New guidelines for prostate cancer screening issued Wednesday emphasize that physicians should better educate men about both the risks and benefits of using the PSA test for screening.
They also call for cutbacks in the use of digital rectal exams to find tumors and recommend the end of mass prostate-screening programs at health fairs and other sites.
The revised guidelines issued by the influential American Cancer Society come on the heels of several studies suggesting that large numbers of tumors identified by PSA screening are inconsequential and that biopsies and treatment produce more harm than those tumors would.
Because of such findings, the new guidelines emphasize the importance of physicians explaining both risks and benefits to the patients more fully so that each man can make an informed decision about whether to get tested.
Perhaps recognizing that physicians are unlikely to invest greater amounts of time in such educational efforts, however, the society also urged greater use of education specialists, pamphlets, videos and other materials to explain the risk-benefit trade-offs.
The panel that issued the guidelines called for cutbacks in community screening programs precisely because such educational efforts are rarely, if ever, incorporated.
And the group downplayed the importance of digital rectal examinations -- procedures that were once a mainstay of physical exams for men over 50 but which have become less common in recent years -- because of lack of evidence that they save lives.
Dr. Otis W. Brawley, chief medical officer of the American Cancer Society, said the new guidelines were not that different from those issued in 1997 and 2001.
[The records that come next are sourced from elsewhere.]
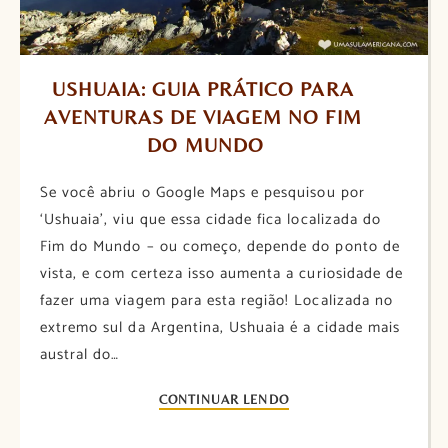
USHUAIA: GUIA PRÁTICO PARA 
AVENTURAS DE VIAGEM NO FIM 
DO MUNDO
Se você abriu o Google Maps e pesquisou por
‘Ushuaia’, viu que essa cidade fica localizada do
Fim do Mundo – ou começo, depende do ponto de
vista, e com certeza isso aumenta a curiosidade de
fazer uma viagem para esta região! Localizada no
extremo sul da Argentina, Ushuaia é a cidade mais
austral do…
CONTINUAR LENDO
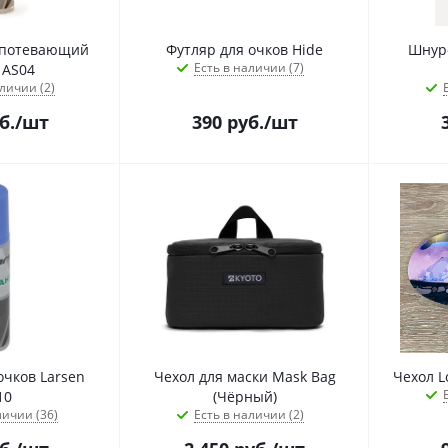
апотевающий
Футляр для очков Hide
Шнуро
Есть в наличии (7)
(30мл) AS04
личии (2)
б.
/шт
390
руб.
/шт
очков Larsen
Чехол для маски Mask Bag
10
(Чёрный)
личии (36)
Есть в наличии (2)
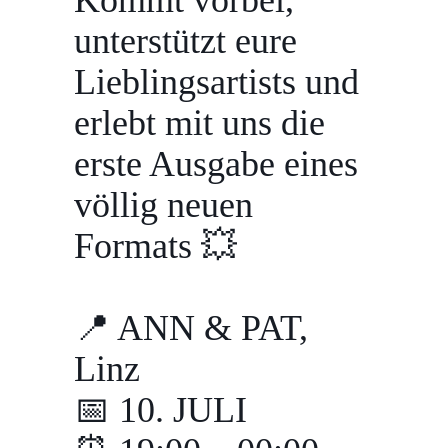
Kommt vorbei,
unterstützt eure
Lieblingsartists und
erlebt mit uns die
erste Ausgabe eines
völlig neuen
Formats 💥
📍 ANN & PAT,
Linz
📅 10. JULI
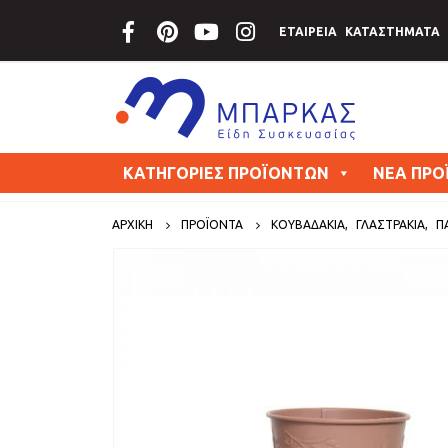
ΕΤΑΙΡΕΙΑ
ΚΑΤΑΣΤΗΜΑΤΑ
ΚΑΤΗΓΟΡΙΕΣ ΠΡΟΪΟΝΤΩΝ
ΝΕΑ ΠΡΟ
ΑΡΧΙΚΗ
ΠΡΟΪΟΝΤΑ
ΚΟΥΒΑΔΑΚΙΑ
,
ΓΛΑΣΤΡΑΚΙΑ
,
Π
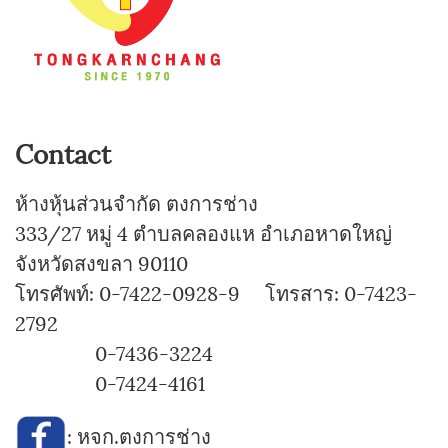
Contact
ห้างหุ้นส่วนจำกัด ตงการช่าง
333/27 หมู่ 4 ตำบลคลองแห อำเภอหาดใหญ่
จังหวัดสงขลา 90110
โทรศัพท์: 0-7422-0928-9 โทรสาร: 0-7423-
2792
0-7436-3224
0-7424-4161
:
หจก.ตงการช่าง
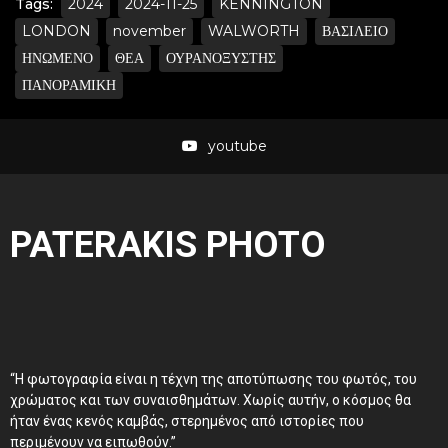
Tags:
2024
2024-11-25
KENNINGTON
LONDON
november
WALWORTH
ΒΑΣΙΛΕΙΟ
ΗΝΩΜΕΝΟ
ΘΕΑ
ΟΥΡΑΝΟΞΥΣΤΗΣ
ΠΑΝΟΡΑΜΙΚΗ
youtube
PATERAKIS PHOTO
“Η φωτογραφία είναι η τέχνη της αποτύπωσης του φωτός, του
χρώματος και των συναισθημάτων. Χωρίς αυτήν, ο κόσμος θα
ήταν ένας κενός καμβάς, στερημένος από ιστορίες που
περιμένουν να ειπωθούν.”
Now, he added, “we have two clinical trials that very vividly illustrate the uncertainties associated with screening,” which makes it even more important for men contemplating the PSA tests to understand the risks. Those major trials showed that PSA screening does not lower the risk of death from prostate cancer and might actually increase it slightly, perhaps from unnecessary treatments.
Dr. S. Adam Ramin, a urological oncology specialist at St. John’s Health Center in Santa Monica, said that the cancer society guidelines placed too much emphasis on whether the tests saved lives and not enough on whether they prevented complications from tumors, such as leaking of urine, incontinence, bone pain, anemia and weight loss.
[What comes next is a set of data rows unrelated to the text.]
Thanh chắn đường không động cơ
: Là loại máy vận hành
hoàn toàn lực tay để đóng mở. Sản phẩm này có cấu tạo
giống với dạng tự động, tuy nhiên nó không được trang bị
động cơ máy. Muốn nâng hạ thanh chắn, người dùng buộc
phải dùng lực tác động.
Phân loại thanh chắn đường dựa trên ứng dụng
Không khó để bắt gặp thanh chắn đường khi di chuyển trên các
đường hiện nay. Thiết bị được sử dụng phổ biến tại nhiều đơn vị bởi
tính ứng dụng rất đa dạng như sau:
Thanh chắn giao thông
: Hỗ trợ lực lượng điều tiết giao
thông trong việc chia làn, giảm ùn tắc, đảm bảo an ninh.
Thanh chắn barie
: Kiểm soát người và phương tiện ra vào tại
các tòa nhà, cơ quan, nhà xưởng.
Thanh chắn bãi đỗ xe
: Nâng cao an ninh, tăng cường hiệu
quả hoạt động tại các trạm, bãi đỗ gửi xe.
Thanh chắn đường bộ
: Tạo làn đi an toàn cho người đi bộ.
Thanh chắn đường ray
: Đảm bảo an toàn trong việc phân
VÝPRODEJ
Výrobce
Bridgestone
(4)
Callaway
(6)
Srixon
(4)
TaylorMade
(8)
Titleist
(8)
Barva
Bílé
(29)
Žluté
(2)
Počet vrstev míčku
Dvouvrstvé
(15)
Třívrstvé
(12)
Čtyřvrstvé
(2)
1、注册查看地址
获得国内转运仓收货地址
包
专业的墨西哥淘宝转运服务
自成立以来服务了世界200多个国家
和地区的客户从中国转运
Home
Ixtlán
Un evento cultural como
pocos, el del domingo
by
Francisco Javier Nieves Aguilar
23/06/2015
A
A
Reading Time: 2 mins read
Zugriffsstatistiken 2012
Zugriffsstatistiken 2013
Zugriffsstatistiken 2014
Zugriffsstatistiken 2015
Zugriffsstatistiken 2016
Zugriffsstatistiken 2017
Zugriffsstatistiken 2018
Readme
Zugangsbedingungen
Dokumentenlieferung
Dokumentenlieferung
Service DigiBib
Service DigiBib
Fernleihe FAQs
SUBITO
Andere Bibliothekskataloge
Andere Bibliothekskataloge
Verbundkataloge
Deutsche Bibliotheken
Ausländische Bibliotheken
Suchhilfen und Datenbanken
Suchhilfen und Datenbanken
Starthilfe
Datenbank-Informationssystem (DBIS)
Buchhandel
“Although it is true that treatment will not necessarily save a lot of lives, it does prevent complications,” he said.
But other experts noted that treatment itself can produce complications such as urinary incontinence and impotence.
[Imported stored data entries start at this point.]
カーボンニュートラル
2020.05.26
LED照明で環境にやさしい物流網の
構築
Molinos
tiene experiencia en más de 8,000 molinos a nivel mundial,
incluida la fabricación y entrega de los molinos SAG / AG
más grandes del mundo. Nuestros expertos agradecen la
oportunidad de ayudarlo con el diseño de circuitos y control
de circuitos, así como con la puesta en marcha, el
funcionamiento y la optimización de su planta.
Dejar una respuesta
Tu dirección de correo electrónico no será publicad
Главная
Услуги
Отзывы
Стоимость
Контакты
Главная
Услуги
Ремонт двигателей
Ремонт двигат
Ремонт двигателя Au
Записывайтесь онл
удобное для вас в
Skip Lockwood, president of Zero -- The Project to End Prostate Cancer, said that calls to end the digital rectal exam were “kind of nuts. . . . The whole concept that you would do anything to reduce the amount of information you have does not make sense to me.”
He said his organization would continue its mass screening programs with PSA tests, which have tested more than 100,000 men.
Several medical groups, including the American Urological Assn. and the National Comprehensive Cancer Network, now offer guidelines on screening with the PSA test, which measures levels of a tumor-associated protein in blood.
Prostate cancer is the most common cancer in men after skin cancer, affecting 192,000 men each year and killing 27,000. And though all the parties may not concur on how and how often PSA screening should be used, they are in unanimous agreement on one point. As Lockwood said, “We need a better test.”